US to review K1 fiance visa process after San Bernardino attack

08:20 PM | 8 Dec, 2015
US to review K1 fiance visa process after San Bernardino attack
WASHINGTON (APP) - The United States will review the process of issuing the K1 fiance visa after the terrorist attack in San Bernardino that killed 14 people and wounded 21 early this month in the deadliest attack since 9/11.

Briefing reporters at the White House, Press Josh Earnest said that President Barack Obama ordered the review during his address to the nation on Sunday. The K1 visa is often a visa that is essentially used to allow fiances of American citizens to enter the United States.

"Those who go through this visa programme are subjected to rigorous screening, but obviously this incident begs questions about whether or not additional measures or reforms need to be implemented," he added.

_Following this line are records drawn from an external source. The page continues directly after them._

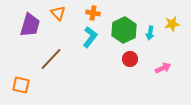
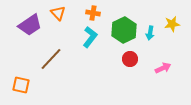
purple trapezoid: rotated 40 degrees clockwise
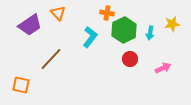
orange cross: moved 14 px right
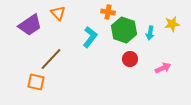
orange cross: moved 1 px right, 1 px up
green hexagon: rotated 15 degrees counterclockwise
orange square: moved 15 px right, 3 px up
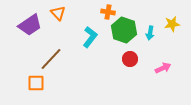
orange square: moved 1 px down; rotated 12 degrees counterclockwise
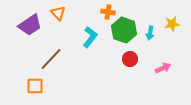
orange square: moved 1 px left, 3 px down
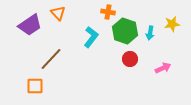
green hexagon: moved 1 px right, 1 px down
cyan L-shape: moved 1 px right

One of the attackers Tashfeen Malik entered the United States on K1 visa and married to US-born Syed Farook, the other assailant who took part in the Decemebr 2 attack in the state of California.

Both the Homeland Security and State Department will take a close look at the roles that they have in this programme and determine what kinds of reforms would strengthen the US national security. Responding to a question, he said the way Tashfeen Malik entered the United States was

still under investigation.

He said the entry of Tashfeen Malik raised legitimate, common-sense questions about whether or not that programme needs to be changed as a result.

To a question, Secretary Josh said that President Obama in his speech made it clear that the impression that the West and the United, somehow, were at war with Islam would only serve ISIL's interest.

"That's a fantasy. That is not true. There are millions of patriotic Muslims in America right now that are outstanding members of their community, that are serving in the United States military, that

are teachers, that are coworkers, that are neighbours, that are friends,"

he added.

He said the President was quite direct about the role that those Muslim Americans can play in defeating ISIL, both in terms of the responsibility that the Muslim community has to stand up and speak out against those extremist voices inside their community.

"At the same time, the broader American community has a responsibility to make clear that we're going to work with Muslim Americans to protect our country and to protect those in their community that are at risk of being radicalized," he added.